October 2012: How do you capture exciting celestial images without creating something that's not real?
By | Published: August 28, 2012 | Last updated on May 18, 2023
False-color images were all the rage 15 years ago. Back when CCDs and digital processing were new, it was exciting to redecorate the universe. No one minded. Outside of astro-purists who hated chartreuse galaxies, the public probably loved the new paint swatches. After all, actual emission nebulae are always the same repetitious shade of red, as if God bought the paint at a close-out sale. Why not spruce it all up? Some photographers still do.

Backyard astronomers see none of it. Even if you sell your kids as lab experiments to buy a 40-inch Dob, all galaxies appear visually gray, as do nearly all diffuse nebulae.
So how to jazz it up? Say you want to impress that girl next door who reportedly loves geeks, and she’s huskily asked you to show her the Lagoon Nebula (M8). (Note: This has never actually happened.) Well, you’re reluctant to offer the gray blurry eyepiece view, especially when you can tweak, manipulate, contrast-boost, saturate, or accentuate any captured image on your monitor and digitally take her down a Matrix-like rabbit hole. It’s Disneyland meets Sagittarius.

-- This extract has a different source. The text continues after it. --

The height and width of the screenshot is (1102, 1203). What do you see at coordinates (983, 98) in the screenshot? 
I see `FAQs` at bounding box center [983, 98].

But is it ethical?

Astrophysicists routinely use false color as a tool. Then along came Jeff Hester and Paul Scowen of Arizona State University. They used the Hubble Space Telescope in 1995 to look at the Eagle Nebula (M16). Hubble cannot take color pictures, so the astronomers used filters to capture three separate gray images in the light of glowing hydrogen, oxygen, and sulfur. Assigning color to each and combining them revealed where “winds” from newborn stars sculpted patterns in the dusty gas. The result was the most famous astrophoto of all time, dubbed the “Pillars of Creation.” It is gorgeous and scientifically useful.

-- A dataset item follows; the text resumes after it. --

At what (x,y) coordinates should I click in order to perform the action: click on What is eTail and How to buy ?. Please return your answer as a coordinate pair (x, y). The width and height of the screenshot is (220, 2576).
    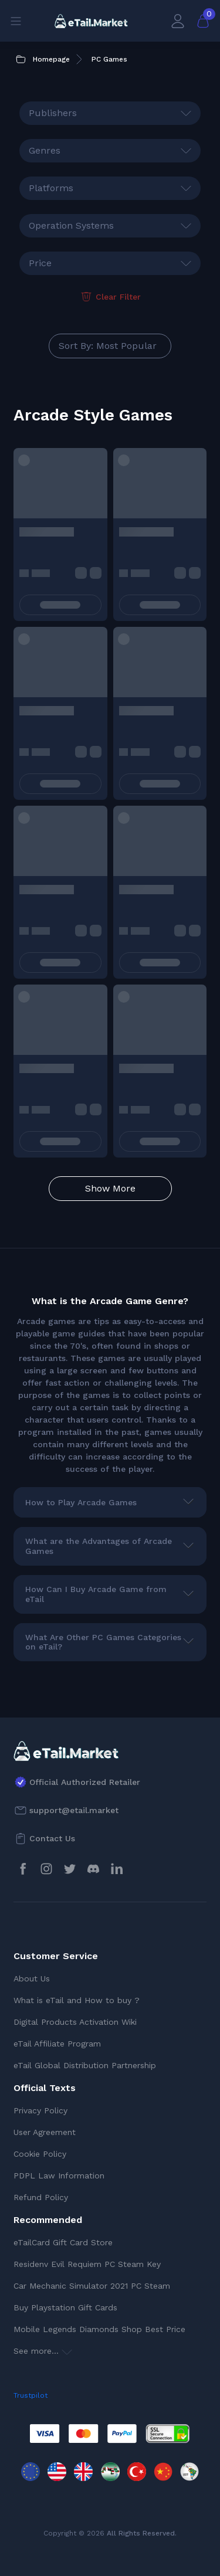
    Looking at the image, I should click on (76, 2000).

But then things got freaky. First, the pair seemed to claim that the colors were real. Many believed them. In fact, one astronomy publication (it wasn’t us) ran the image with a caption saying “true color.” Wow, were there actually such odd yellows, oranges, and aquamarines out there?

Of course not. But it took me a half-hour of grilling Hester in 1996 before I got him to admit it. You see, hydrogen’s actual glow is visually red. Oxygen looks green. As for ionized sulfur, there’s so little of it that whatever minuscule red light it might emit gets swamped by everything else.

Emission nebulae
are always the same
repetitious shade
of red, as if God
bought the paint at
a close-out sale.

The astronomers had ordered their paint program to depict the hydrogen image as green and the oxygen as blue. Imaginary stuff. They then made the sulfur red and as bright as the hydrogen. Finally, they bled all three together to create more fake colors. The result was lovely but unreal.

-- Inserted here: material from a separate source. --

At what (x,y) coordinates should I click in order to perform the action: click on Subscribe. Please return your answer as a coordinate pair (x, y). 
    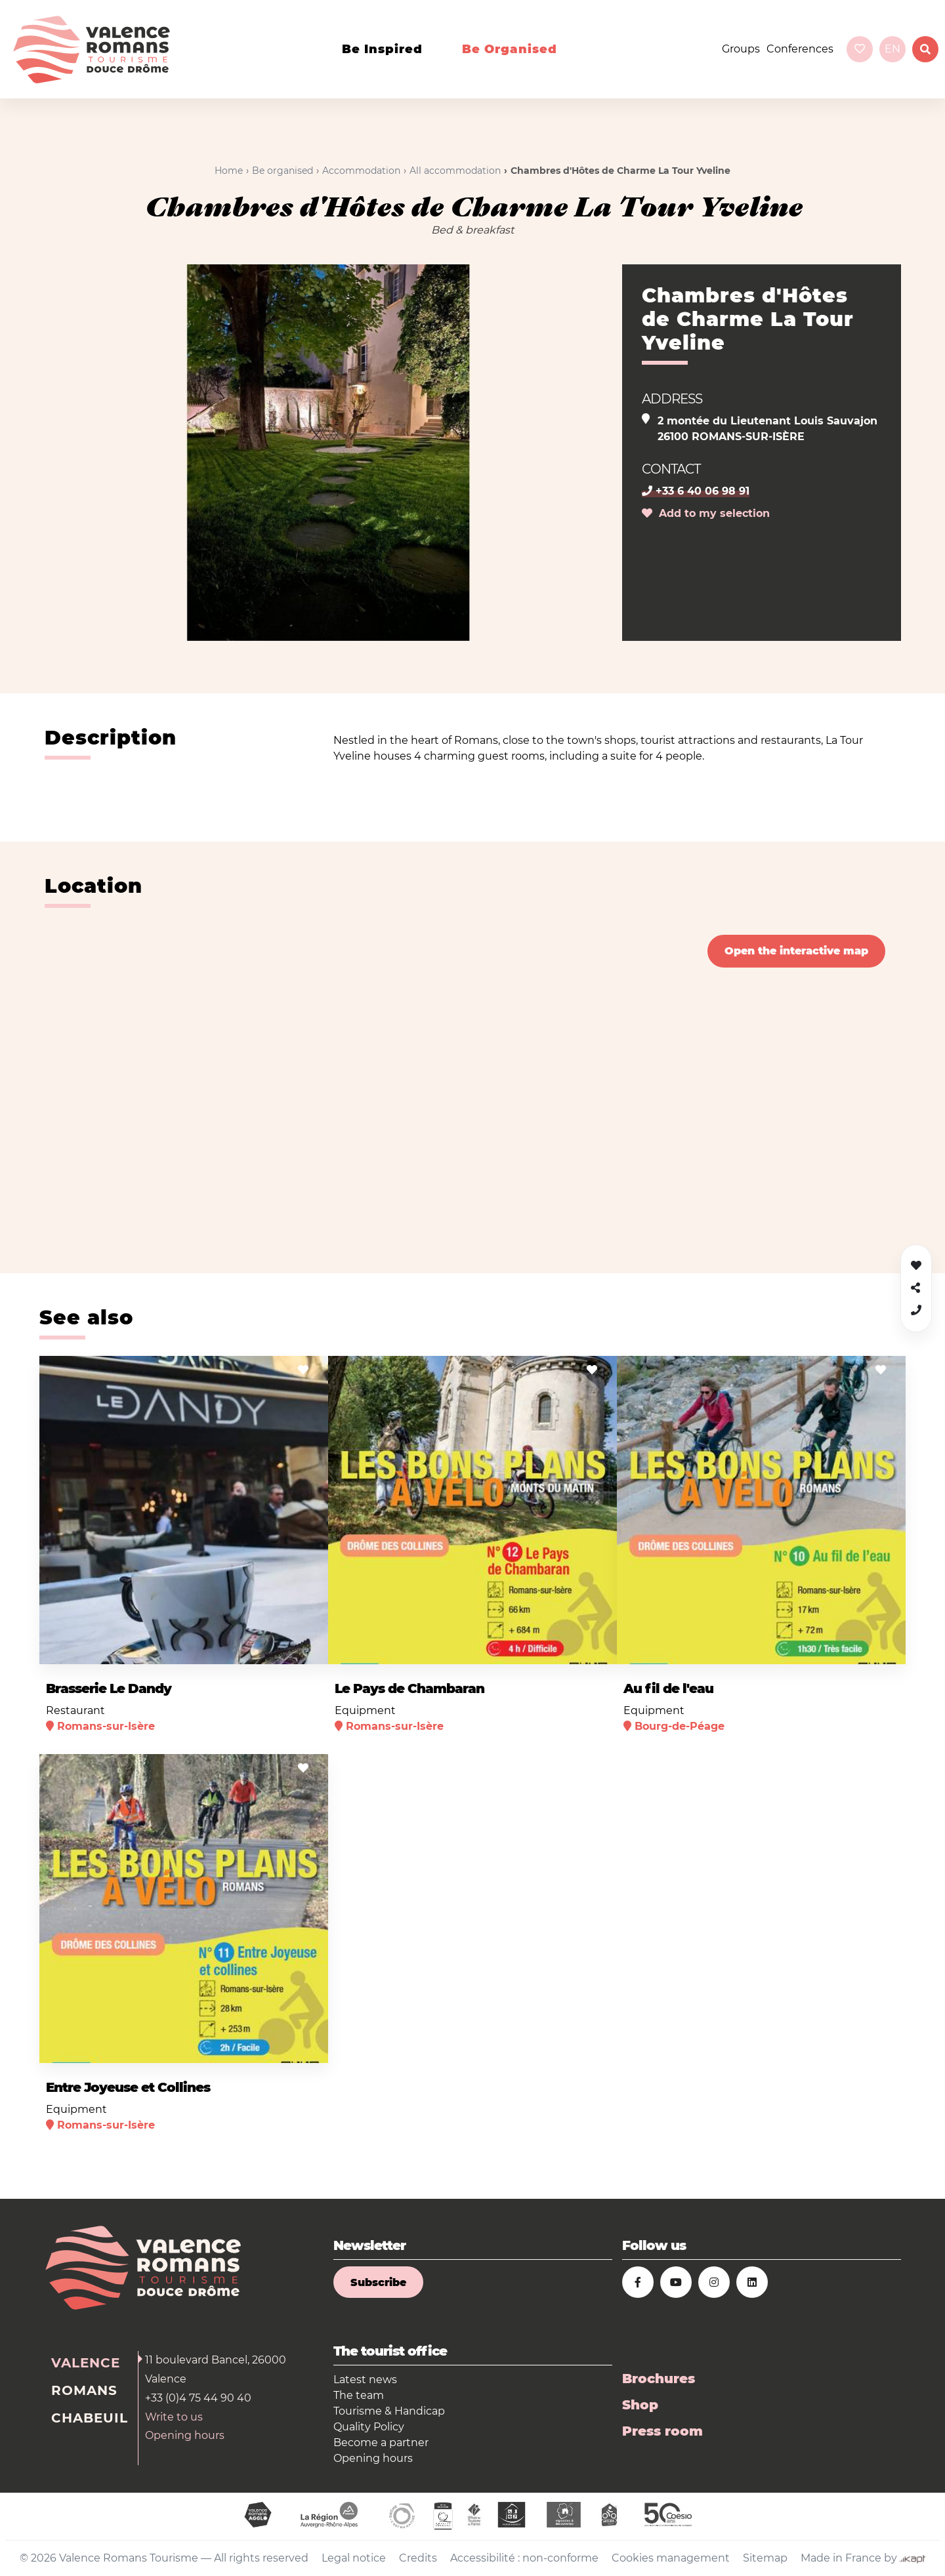
    Looking at the image, I should click on (378, 2282).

No visiting future astronaut would ever see anything resembling that photo, even if she drove her off-road vehicle right up to it. Actually, it would look gray in person. The eye can’t see color at low light levels, especially crimsons and blues at the fringes of the visible spectrum. But if we could somehow boost the Eagle to fire our retina’s cone cells, we’d perceive the whole thing as a uniform red — just the way photographers normally depict it.
The “Pillars of Creation” image is as real as AstroTurf. Yet everything was totally fine except for that “true color” captioning. That’s what made it bogus.
So, what to do? If you show the Eagle or the Lagoon to your neighbor through your eyepiece, she’ll likely be as excited as if you were pointing out pond scum. It’s visually a drab blur, if it even shows up at all. Of course, you want to boost it. But you also want to be scientifically honest. After all, she just got her master’s in physics, in this particular fantasy.
There are a couple of good choices. The first is to capture a telescope image of a deep-sky object on your CCD camera, maybe using a Hydrogen-alpha filter if you live in Pasadena or Manhattan, and turn up the contrast and saturation on your monitor. If it looks gray, you could paint it red and still be legit. Think of those stunning shots of Andromeda (M31), with cobalt-blue spiral arms and a campfire-yellow nucleus. They’re not quite real because the actual hues are pastels. Yet, by today’s consensus, as long as you haven’t changed the blue to fuchsia or something, it’s still considered true color. And who knows, maybe orangutans or the Aurithians from the fashionable but pricey Aldebaran system perceive color with more saturation than we do.

The alternative is to shoot vivid objects that don’t need boosting. Choose from dramatic targets like the Moon, Saturn, or Jupiter. Or globular clusters, unless you’ve been sucker-punched into owning a teensy 40mm refractor. Magnificent galaxies like the Needle (NGC 4565) come out splendidly in black and white. And a few nebulae show legitimate multiple colors when photographed, like the Orion (M42) and the Trifid (M20).

“This is how it really looks!” you say to that girl next door, making eye contact and telling the truth.

“I love when you talk like that,” she answers.
And suddenly, you know you’ll never use false color again.